Various embodiments are described wherein, mixing state of the new quanta volume and original quanta volume produces a uniform quanta volume.

Various embodiments are described wherein, further comprising a direction, and wherein moving the new quanta volume into the device includes moving in the direction into the device.

Various embodiments are described wherein, moving the new quanta volume out of the device includes moving in the direction out of the device.

Various embodiments are described that further includes determining a timestep.

Various embodiments are described where the neural network is a recurrent neural network.

Various embodiments are described where the new quanta volume is based on size of the timestep.

Various embodiments are described wherein, further comprising returning the quanta volume to the original size.

Various embodiments are described wherein, a computing system is disclosed that determines device behavior during a timestep. This computing system includes one or more physical computer processors and non-transient electronic storage, and a simulation engine executed by a processor of the computing system to simulate real-time device behavior of a simulated building system including a timestep, and a device, the device having a quanta, an original size, and original quanta volume, the original quanta volume having a size, an original quanta state; comprising: during a timestep: receiving a new quanta volume, the new quanta volume based on size of the timestep, the new quanta volume having a new quanta state; extending size of the device quanta to accommodate original quanta volume plus the new quanta volume; moving the new quanta volume into the device; mixing new quanta volume and the original quanta volume producing a timestep volume; applying a timestep state to the timestep volume; and moving the new quanta volume out of the device.

Various embodiments are described wherein, mixing new quanta volume includes using the new quanta state and the original quanta state to determine the timestep volume.

Various embodiments are described wherein, the device is a pump, a storage area, or a heat exchanger.

Various embodiments are described wherein, the quanta is a liquid, a compressible gas, or a representation of a physical object.

Various embodiments are described wherein, the state is temperature.

Various embodiments are described wherein, a non-transient computer-readable storage medium is disclosed, which includes a plurality of instructions which, when executed by a computer cause the computer to execute a simulate timestep. This includes a simulation engine executed by a processor of the computer to simulate real-time device behavior of a simulated building system including a timestep, and a device, the device having a quanta, an original size, and original quanta volume, the original quanta volume having a size, an original quanta state; comprising: during a timestep: receiving a new quanta volume, the new quanta volume based on size of the timestep, the new quanta volume having a new quanta state; extending size of the device to accommodate original quanta volume plus the new quanta volume; moving the new quanta volume into the device; mixing state of the new quanta volume and the original quanta volume producing a timestep volume; applying a timestep state to the timestep volume; and moving the new quanta volume out of the device.

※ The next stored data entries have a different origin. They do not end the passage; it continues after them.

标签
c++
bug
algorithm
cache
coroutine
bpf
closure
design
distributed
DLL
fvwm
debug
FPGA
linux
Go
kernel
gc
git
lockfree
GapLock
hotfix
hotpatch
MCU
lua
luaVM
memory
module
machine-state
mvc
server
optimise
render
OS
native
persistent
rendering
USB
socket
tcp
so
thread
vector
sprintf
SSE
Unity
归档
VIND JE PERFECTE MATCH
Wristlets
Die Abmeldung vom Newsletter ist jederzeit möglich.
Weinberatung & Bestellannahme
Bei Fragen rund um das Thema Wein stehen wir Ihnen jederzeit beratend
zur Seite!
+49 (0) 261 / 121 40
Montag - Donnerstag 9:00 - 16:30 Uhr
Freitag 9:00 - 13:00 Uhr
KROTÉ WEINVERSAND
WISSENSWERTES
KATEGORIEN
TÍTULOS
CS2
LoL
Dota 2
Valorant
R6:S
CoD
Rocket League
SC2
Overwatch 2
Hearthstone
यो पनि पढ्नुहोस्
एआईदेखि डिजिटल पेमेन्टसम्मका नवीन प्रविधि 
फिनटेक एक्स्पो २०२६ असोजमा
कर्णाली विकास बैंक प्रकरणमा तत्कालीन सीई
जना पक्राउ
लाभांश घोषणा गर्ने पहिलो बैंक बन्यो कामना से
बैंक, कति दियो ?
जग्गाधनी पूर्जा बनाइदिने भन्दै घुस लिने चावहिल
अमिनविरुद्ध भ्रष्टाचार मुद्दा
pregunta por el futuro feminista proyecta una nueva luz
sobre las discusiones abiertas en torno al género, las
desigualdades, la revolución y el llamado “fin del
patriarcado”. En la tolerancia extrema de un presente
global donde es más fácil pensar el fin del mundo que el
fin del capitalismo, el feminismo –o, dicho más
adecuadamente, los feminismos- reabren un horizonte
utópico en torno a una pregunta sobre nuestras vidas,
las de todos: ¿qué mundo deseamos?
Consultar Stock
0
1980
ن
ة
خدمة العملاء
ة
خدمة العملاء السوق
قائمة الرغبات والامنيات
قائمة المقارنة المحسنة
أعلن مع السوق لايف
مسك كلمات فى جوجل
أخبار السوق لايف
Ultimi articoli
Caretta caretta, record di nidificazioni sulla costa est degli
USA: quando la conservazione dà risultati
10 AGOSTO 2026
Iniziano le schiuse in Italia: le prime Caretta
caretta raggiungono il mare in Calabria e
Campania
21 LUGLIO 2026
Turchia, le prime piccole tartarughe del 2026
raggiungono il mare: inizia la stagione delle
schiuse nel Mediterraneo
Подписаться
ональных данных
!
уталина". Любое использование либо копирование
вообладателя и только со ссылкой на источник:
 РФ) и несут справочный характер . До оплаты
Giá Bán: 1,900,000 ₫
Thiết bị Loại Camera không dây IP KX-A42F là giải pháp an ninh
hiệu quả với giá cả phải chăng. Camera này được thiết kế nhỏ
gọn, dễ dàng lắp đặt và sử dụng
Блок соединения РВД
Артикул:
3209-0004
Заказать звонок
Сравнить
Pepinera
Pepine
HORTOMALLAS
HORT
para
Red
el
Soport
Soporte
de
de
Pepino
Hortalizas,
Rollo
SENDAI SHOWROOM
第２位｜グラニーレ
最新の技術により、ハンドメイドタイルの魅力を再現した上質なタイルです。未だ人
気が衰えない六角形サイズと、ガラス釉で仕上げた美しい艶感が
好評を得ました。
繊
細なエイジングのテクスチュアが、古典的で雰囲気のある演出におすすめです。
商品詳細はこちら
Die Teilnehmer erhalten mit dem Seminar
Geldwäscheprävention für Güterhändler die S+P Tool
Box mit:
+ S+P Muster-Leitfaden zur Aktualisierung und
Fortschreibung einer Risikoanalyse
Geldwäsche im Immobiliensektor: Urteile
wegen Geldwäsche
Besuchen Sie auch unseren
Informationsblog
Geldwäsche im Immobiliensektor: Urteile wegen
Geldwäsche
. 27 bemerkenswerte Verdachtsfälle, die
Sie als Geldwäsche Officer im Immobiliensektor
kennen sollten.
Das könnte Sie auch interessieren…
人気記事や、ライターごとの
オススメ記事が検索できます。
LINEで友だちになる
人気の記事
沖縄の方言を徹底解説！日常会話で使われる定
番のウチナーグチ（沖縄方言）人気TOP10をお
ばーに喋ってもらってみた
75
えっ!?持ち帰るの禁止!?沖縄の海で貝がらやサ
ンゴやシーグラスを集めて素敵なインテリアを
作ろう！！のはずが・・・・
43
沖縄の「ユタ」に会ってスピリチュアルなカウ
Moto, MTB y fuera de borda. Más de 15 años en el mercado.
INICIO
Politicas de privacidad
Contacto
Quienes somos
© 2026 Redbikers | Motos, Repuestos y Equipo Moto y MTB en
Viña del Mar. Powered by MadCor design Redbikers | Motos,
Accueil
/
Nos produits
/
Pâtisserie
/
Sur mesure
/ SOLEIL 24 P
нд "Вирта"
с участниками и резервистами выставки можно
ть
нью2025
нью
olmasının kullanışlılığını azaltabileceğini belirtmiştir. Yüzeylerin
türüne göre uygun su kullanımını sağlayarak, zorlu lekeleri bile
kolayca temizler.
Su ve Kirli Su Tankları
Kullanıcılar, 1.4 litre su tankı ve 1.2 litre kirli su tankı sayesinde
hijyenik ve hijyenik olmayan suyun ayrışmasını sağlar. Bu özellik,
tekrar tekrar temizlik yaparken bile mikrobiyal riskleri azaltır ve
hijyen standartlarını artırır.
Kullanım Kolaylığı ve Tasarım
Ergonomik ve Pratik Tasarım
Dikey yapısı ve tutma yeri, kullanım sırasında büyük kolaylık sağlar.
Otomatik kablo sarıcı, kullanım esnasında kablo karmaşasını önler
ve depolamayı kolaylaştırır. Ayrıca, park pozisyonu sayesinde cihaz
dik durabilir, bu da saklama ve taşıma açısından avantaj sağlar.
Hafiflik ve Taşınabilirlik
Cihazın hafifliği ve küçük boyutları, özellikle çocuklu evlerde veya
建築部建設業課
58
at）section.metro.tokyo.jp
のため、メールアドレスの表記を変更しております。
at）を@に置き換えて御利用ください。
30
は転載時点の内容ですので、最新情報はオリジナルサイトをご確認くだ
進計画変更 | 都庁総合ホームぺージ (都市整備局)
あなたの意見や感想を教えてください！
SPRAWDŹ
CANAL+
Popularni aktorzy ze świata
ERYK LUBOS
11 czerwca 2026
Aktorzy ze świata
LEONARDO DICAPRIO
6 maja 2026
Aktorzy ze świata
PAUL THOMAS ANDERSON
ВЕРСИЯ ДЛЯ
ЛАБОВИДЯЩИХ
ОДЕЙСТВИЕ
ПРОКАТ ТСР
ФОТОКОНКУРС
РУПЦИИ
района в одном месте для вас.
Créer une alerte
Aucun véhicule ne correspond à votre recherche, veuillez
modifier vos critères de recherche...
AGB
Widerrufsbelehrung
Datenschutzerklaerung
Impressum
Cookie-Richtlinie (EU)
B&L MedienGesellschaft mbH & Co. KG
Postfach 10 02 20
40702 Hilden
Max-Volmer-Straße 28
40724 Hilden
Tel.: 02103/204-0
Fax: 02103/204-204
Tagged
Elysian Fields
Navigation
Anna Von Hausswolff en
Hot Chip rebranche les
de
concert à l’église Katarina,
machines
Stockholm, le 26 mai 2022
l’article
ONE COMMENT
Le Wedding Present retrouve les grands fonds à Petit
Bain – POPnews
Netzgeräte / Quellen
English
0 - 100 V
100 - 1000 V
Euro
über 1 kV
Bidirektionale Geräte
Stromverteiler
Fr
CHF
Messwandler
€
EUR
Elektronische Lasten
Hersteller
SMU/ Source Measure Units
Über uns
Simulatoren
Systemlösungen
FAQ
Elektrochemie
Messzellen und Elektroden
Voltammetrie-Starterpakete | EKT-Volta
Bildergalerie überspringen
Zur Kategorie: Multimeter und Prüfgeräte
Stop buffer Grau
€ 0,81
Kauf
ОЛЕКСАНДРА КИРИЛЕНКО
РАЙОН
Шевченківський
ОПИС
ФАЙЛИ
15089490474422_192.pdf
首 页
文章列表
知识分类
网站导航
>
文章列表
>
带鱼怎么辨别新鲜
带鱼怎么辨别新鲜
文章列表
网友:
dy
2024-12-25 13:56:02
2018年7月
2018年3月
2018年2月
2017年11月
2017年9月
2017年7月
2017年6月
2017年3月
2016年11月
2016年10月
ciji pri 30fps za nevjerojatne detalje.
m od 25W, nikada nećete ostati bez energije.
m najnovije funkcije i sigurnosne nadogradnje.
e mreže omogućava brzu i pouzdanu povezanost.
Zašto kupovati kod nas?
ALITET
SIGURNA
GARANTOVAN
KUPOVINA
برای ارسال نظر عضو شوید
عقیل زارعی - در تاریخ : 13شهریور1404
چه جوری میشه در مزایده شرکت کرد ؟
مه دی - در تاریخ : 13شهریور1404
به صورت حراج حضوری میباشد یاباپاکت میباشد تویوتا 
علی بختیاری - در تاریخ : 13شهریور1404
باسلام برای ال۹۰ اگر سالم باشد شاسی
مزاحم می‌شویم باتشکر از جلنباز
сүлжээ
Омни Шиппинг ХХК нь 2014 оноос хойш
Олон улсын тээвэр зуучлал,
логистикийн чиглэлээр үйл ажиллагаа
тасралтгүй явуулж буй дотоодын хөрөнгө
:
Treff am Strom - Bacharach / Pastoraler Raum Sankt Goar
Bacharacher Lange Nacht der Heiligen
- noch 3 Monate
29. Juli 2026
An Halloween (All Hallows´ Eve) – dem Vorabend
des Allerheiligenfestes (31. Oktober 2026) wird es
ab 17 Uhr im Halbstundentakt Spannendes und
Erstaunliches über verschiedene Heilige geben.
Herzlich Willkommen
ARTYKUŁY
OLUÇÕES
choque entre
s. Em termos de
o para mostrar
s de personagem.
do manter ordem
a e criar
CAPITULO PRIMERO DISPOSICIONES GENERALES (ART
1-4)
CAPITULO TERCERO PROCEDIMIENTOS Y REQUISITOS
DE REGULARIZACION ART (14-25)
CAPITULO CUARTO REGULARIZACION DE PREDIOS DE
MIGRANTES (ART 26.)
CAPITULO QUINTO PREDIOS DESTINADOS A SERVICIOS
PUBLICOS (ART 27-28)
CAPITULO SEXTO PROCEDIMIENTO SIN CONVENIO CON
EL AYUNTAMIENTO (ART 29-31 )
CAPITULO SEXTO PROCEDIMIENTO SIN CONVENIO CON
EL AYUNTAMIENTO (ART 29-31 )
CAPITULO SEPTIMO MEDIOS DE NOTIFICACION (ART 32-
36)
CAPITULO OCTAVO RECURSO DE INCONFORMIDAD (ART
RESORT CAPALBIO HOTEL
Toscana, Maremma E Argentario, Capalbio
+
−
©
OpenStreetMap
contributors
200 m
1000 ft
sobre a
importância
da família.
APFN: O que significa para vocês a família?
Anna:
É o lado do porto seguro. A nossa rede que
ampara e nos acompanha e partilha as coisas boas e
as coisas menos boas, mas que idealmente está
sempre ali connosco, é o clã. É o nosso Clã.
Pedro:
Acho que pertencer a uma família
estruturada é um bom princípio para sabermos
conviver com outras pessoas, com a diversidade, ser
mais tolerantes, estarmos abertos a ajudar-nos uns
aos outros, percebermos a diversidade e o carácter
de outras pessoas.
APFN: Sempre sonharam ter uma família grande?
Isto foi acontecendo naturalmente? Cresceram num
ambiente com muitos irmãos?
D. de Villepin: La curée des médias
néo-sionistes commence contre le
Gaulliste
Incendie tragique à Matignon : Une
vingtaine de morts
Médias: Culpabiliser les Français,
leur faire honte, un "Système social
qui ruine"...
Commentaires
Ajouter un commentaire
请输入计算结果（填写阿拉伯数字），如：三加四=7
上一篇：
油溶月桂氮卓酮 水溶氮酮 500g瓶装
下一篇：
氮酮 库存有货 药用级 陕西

The description and drawings presented herein illustrate various principles. It will be appreciated that those skilled in the art will be able to devise various arrangements that, although not explicitly described or shown herein, embody these principles and are included within the scope of this disclosure. As used herein, the term, “or,” refers to a non-exclusive “or” (i.e., and/or), unless otherwise indicated (e.g., “or else” or “or in the alternative”). Additionally, the various embodiments described herein are not necessarily mutually exclusive and may be combined to produce additional embodiments that incorporate the principles described herein.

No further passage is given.